Rodman was allegedly doing stunts when he collided with another motorcyclist last Sunday. He was riding a motor bike in Gordon Pen, St Catherine. Both men were taken to the Spanish Town Hospital. Rodman is now recovering following surgery. However, the other motorcyclist was pronounced dead.

"We are going by the route of prosecution. He has been charged with manslaughter, arising from the death of the individual (Anthony Gordon). I know they (prosecution) proceeded by summons. I was sort of waiting until he recovered, but, you know the process of law. So although he is not able to go to court now, the process of law has to take its course," Lewis told STAR Sports.

 

FIVE ADDITIONAL CHARGES

 

Rodman, the darling of local cycling, has been slapped with five additional charges, including riding a motorcycle without insurance, riding without registration, riding without a certificate of fitness, and riding without any registration plate affixed.

The veteran rider has not only dominated the local circuit for almost a decade, but has done reasonably well regionally and internationally. He will face the court on January 18, Lewis said.

"He is slated to face the court this month. I think there is a date actually set for the 18th. I don't know what his medical state is but I am hoping he will recover," he added, reminding road users to drive with care.

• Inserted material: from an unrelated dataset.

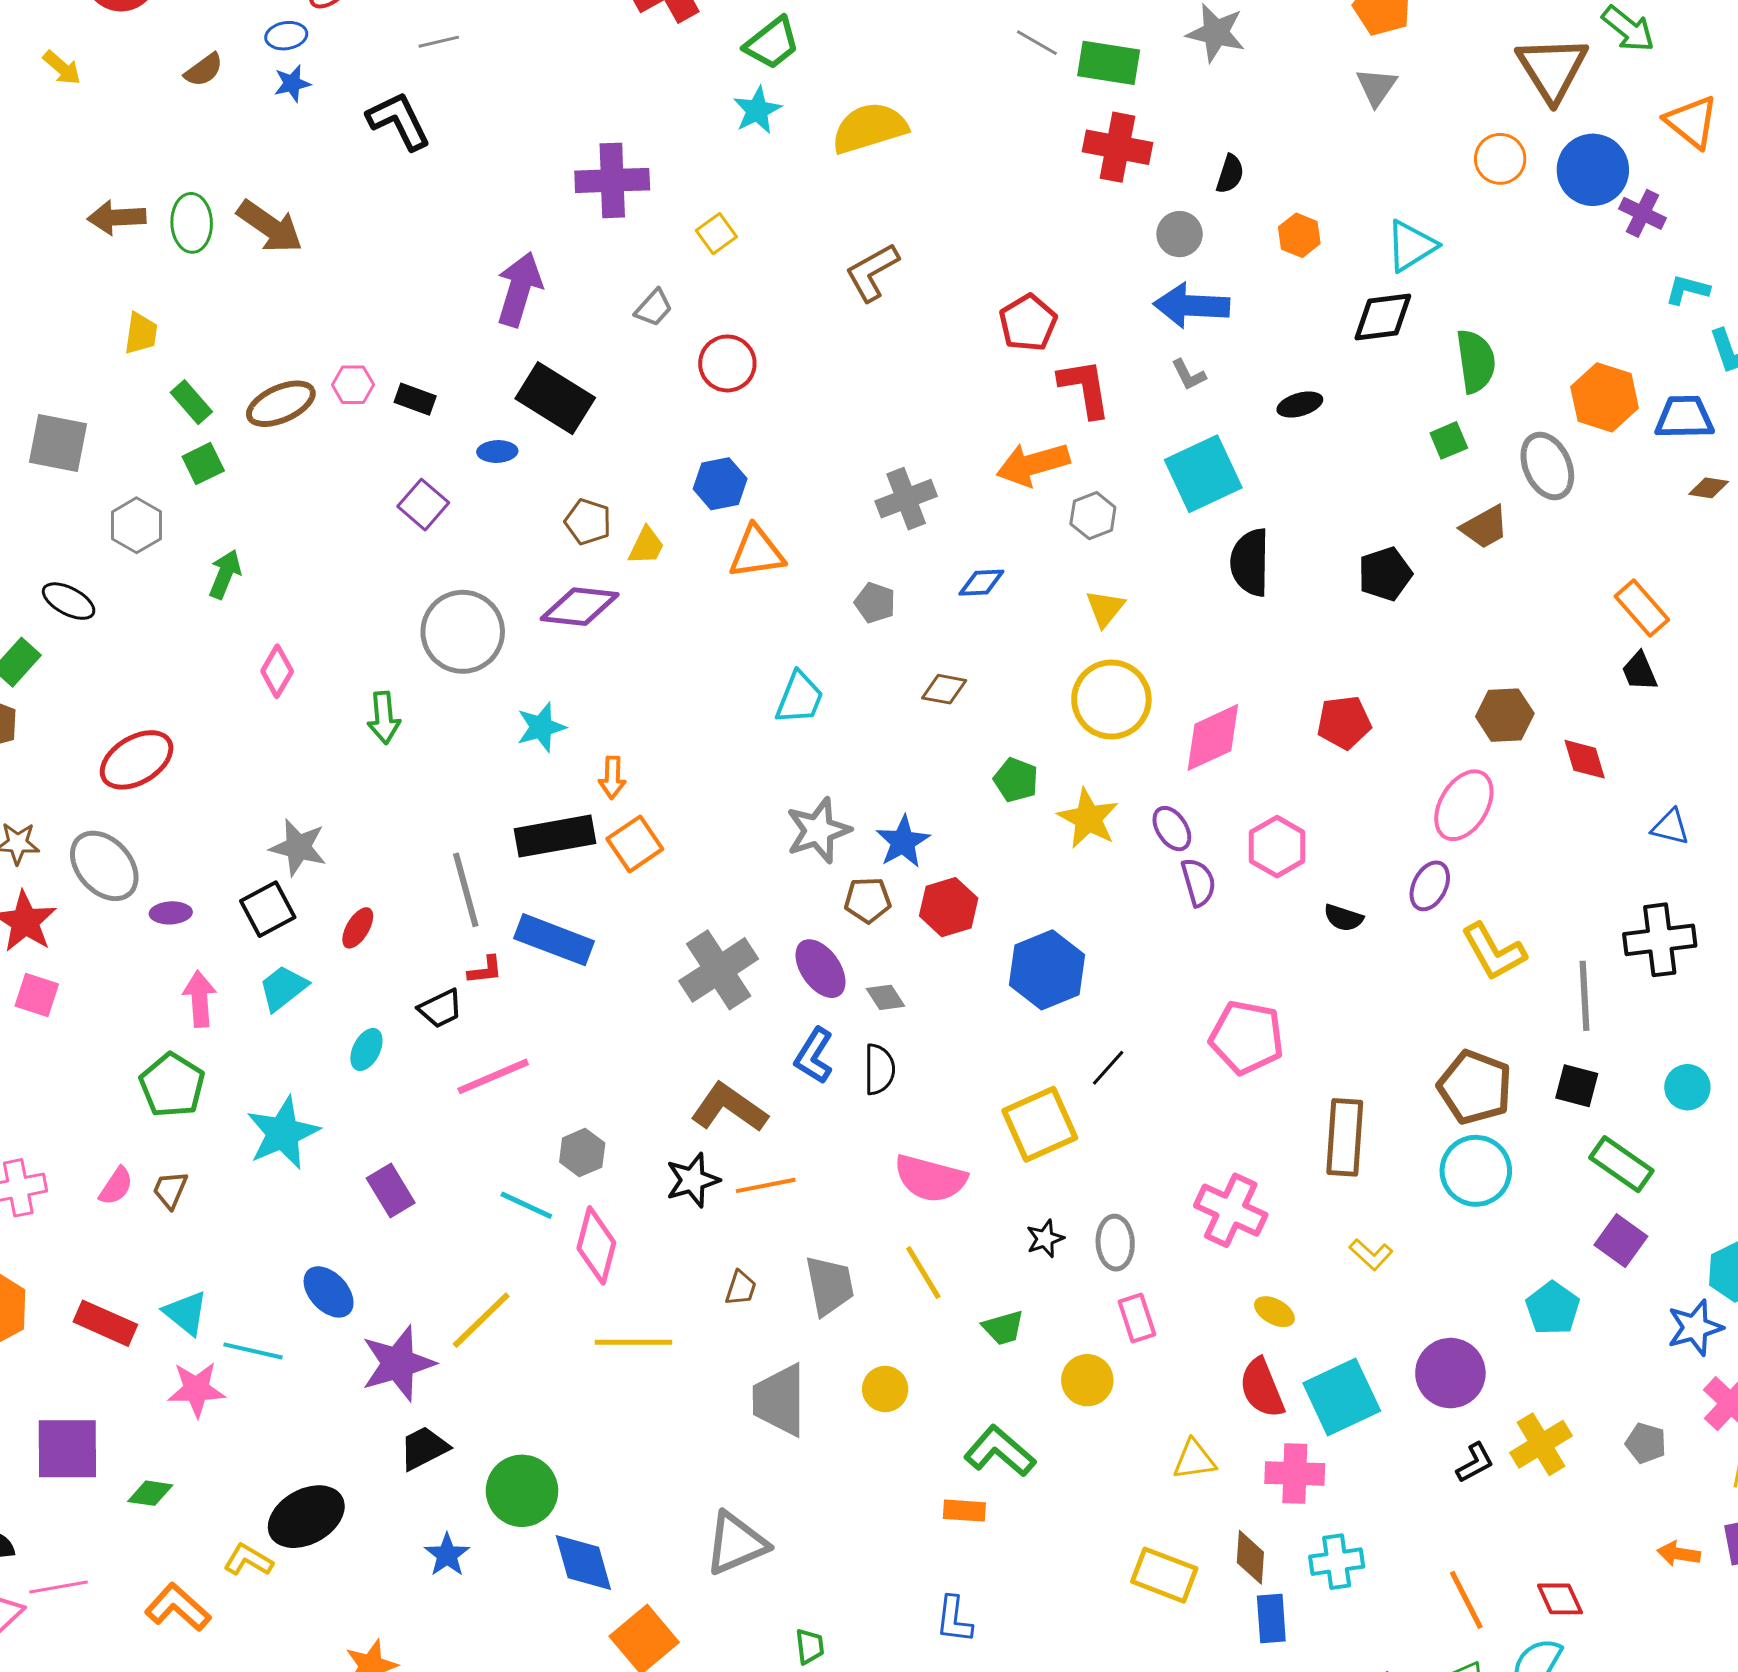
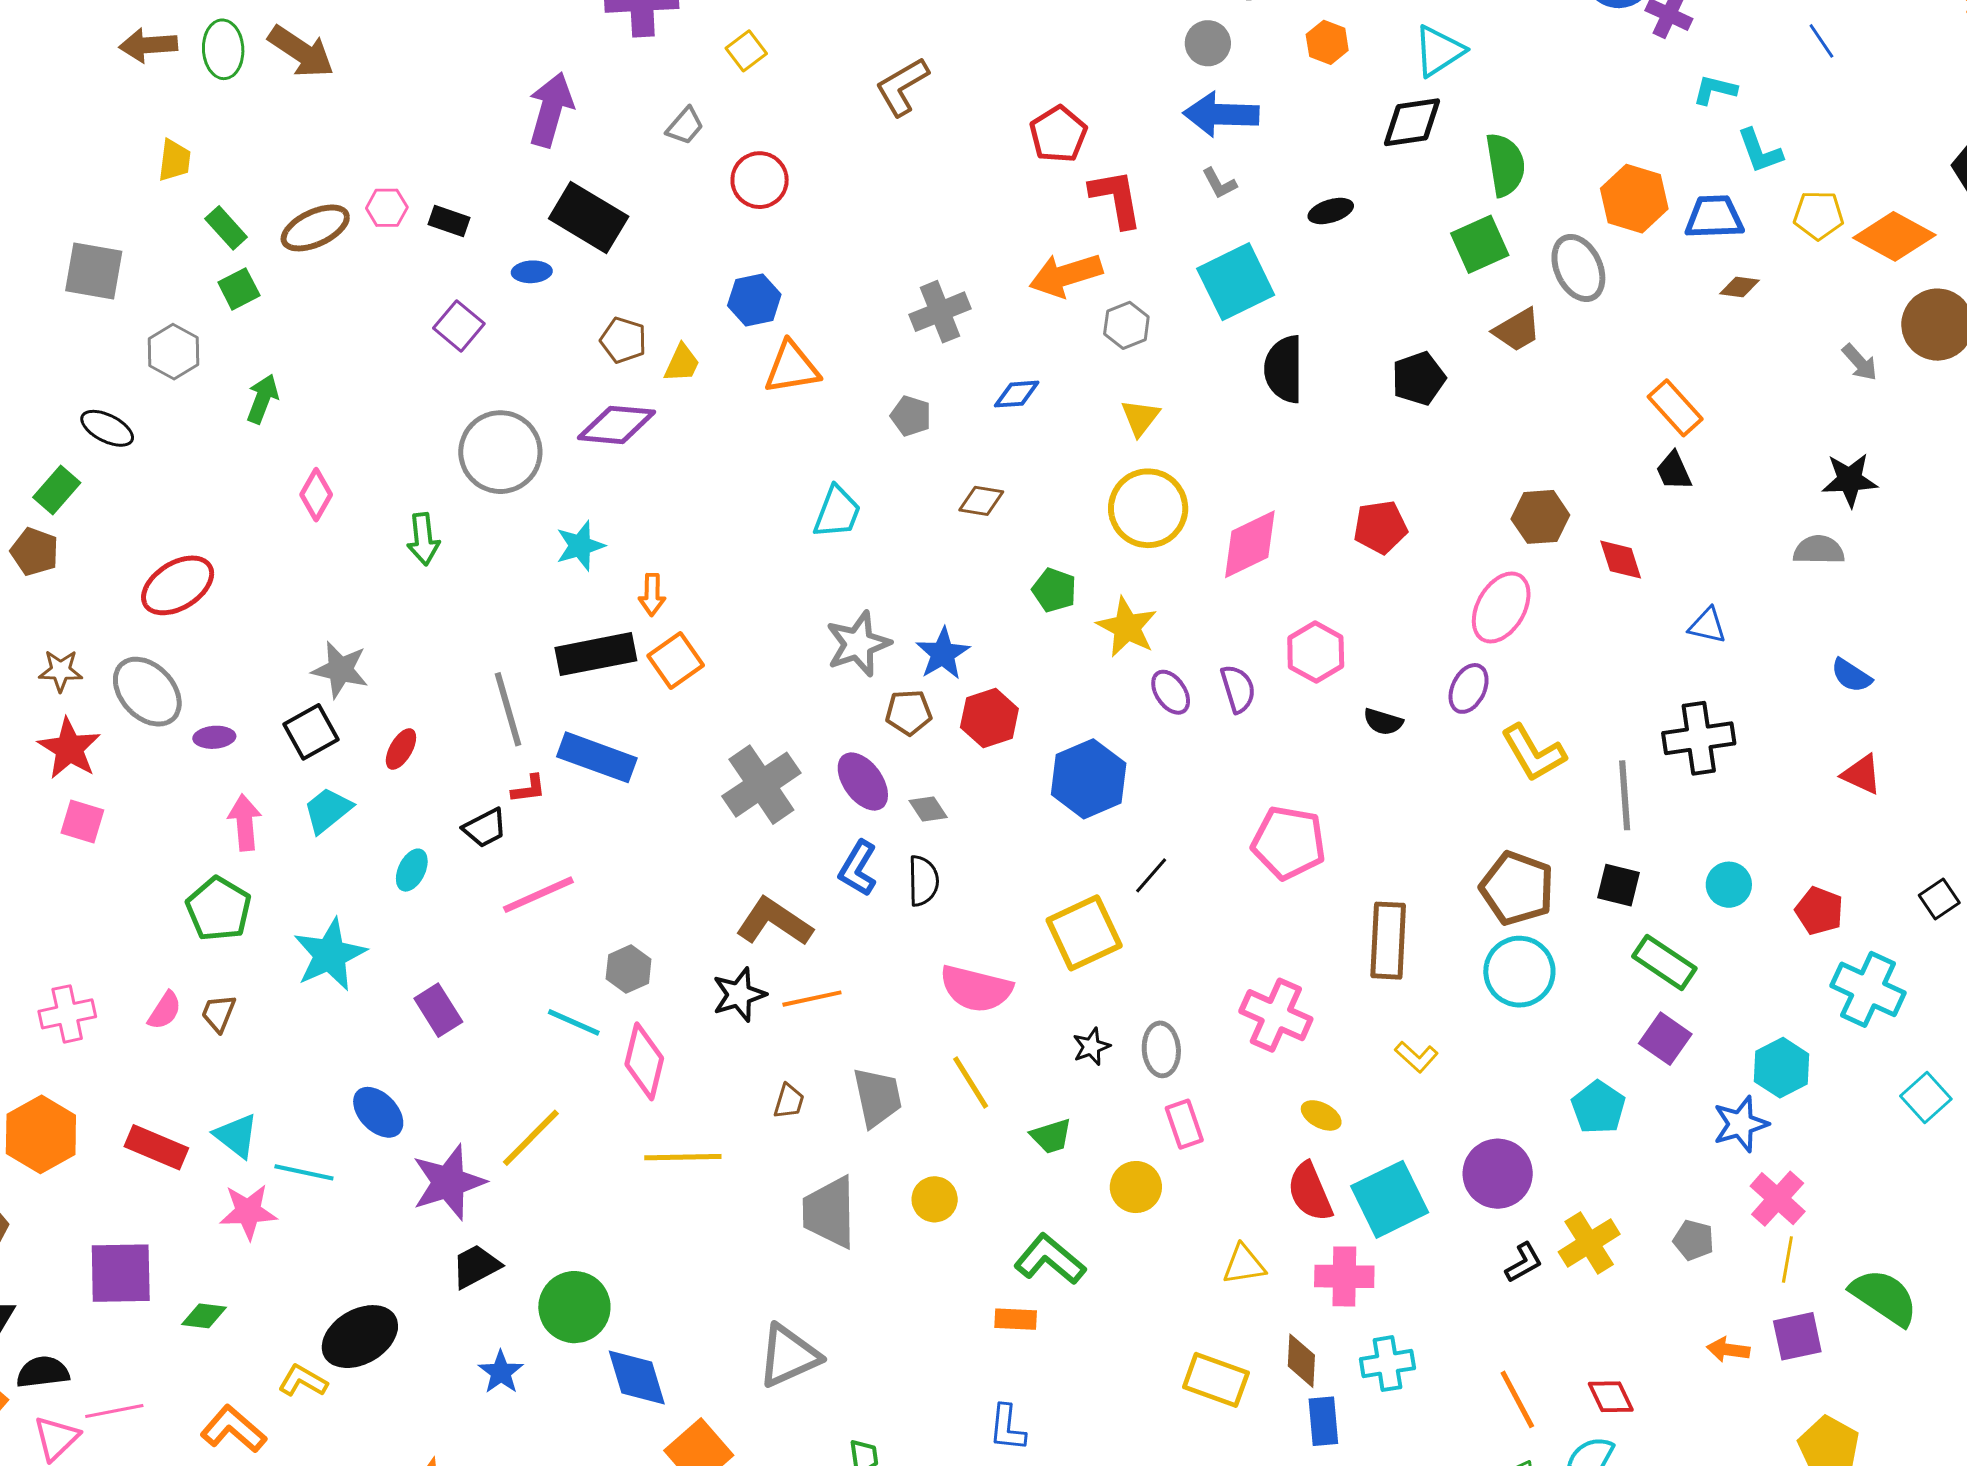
green square: (1449, 440) -> (1480, 244), size x1.5
purple ellipse: (1172, 829) -> (1171, 692), moved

"We are very mindful for him to get well and we are also mindful of the family of the deceased. A family is now devastated. It happened at a time when everybody is looking to celebrate Christmas. We are pleading for persons to drive better than they are doing, and to use the road with absolute care to save their lives and the lives of other road users," he said.

Meanwhile, Joylyn Griffiths-Irving, cycling president, said the association would comment at a later date. "You have to give me more time before I can say something on his future. I cannot comment. As soon as we can, I will let you know something but I can't say anything now," she said.